Colin Donnelly

Personal information
- Nationality: Scottish
- Born: 5 September 1959 (age 66)

Sport
- Country: Scotland
- Sport: Long-distance running
- Event(s): Fell running, mountain running

Medal record
Mountain running
Representing Scotland
World Mountain Running Trophy
| Silver medal – second place | 1989 Drôme | Short race |
| Bronze medal – third place | 1989 Drôme | Men's team |
World Masters MR Championships
| Gold medal – first place | 2001 Ustron | Over 40s |
| Gold medal – first place | 2019 Leece | Over 60s |

= Colin Donnelly =

British ultramarathon runner

Colin Kerr Donnelly (born 5 September 1959) is a Scottish runner who was the British fell running champion three times and finished second in the World Mountain Running Trophy.

==Early life==
Donnelly is a son of Raymond Donnelly, a sometime racing cyclist. Colin attended Eastwood High School, Newton Mearns and was a member of the Cambuslang Harriers. He showed some talent as a youngster, winning the Galloway and Renfrewshire Schools under-19s cross country championships. His first hill race was at Ben Lomond in 1978. The following year, he won the Ben Nevis Race and in 1980 finished a close second in the Three Peaks Race. He graduated in Arts from the University of Aberdeen.

==Running career==
The peak of Donnelly's running career was in the late 1980s.
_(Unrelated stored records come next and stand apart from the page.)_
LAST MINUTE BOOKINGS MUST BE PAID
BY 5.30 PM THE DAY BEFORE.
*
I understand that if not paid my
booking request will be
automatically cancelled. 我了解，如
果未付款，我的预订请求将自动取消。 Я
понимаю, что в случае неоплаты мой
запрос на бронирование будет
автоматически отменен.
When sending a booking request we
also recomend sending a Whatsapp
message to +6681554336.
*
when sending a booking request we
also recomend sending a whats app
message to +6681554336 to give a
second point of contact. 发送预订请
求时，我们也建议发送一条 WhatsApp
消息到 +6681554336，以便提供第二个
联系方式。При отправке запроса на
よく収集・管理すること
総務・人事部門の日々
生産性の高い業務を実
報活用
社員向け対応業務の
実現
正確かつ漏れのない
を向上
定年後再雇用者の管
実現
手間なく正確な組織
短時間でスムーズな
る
In 1986 he had another victory at Ben Nevis in one of the fastest times ever recorded for the race. He won the British Fell Running Championships three consecutive times from 1987 to 1989 and in 1988, he won the Snowdon Race.
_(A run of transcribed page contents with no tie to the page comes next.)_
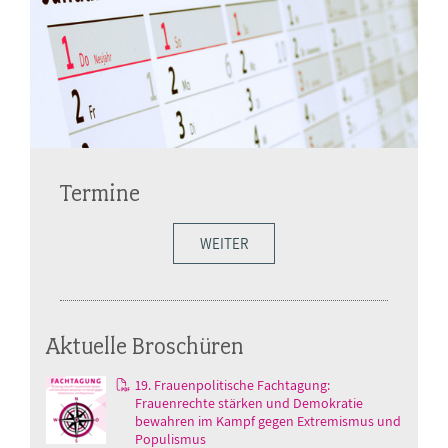
Termine
WEITER
Aktuelle Broschüren
19. Frauenpolitische Fachtagung:
Frauenrechte stärken und Demokratie
bewahren im Kampf gegen Extremismus und
Populismus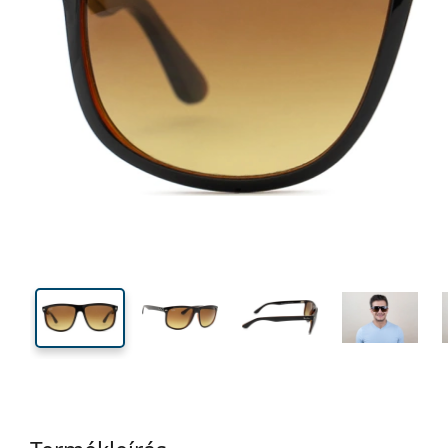
138 mm
Szélesség
Lencseszél
46 mm
60 mm
Lencsemagasság
Lencseszélesség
Also in 1988, he set a record for the traverse of the Welsh 3000s with a time of 4:19 which stood until 2019 when it was beaten by Finlay Wild. Donnelly has also won the Welsh 1000 m Peaks Race many times.

Donnelly finished second in the short race at the World Mountain Running Trophy in 1989. As a veteran, he won global titles at the World Masters Mountain Running Championships in the over-40 category in 2001 and as an over-60 runner in 2019.

He held the course record for the Buckden Pike Race from 1988 to 2022, and still holds the Shelf Moor Race record, set in 1989. He continued to win races as late as 2017, thirty-eight years after his first Ben Nevis win.

He has completed the Bob Graham, Paddy Buckley and Ramsay Rounds, as well as the South Wales 2,000ers.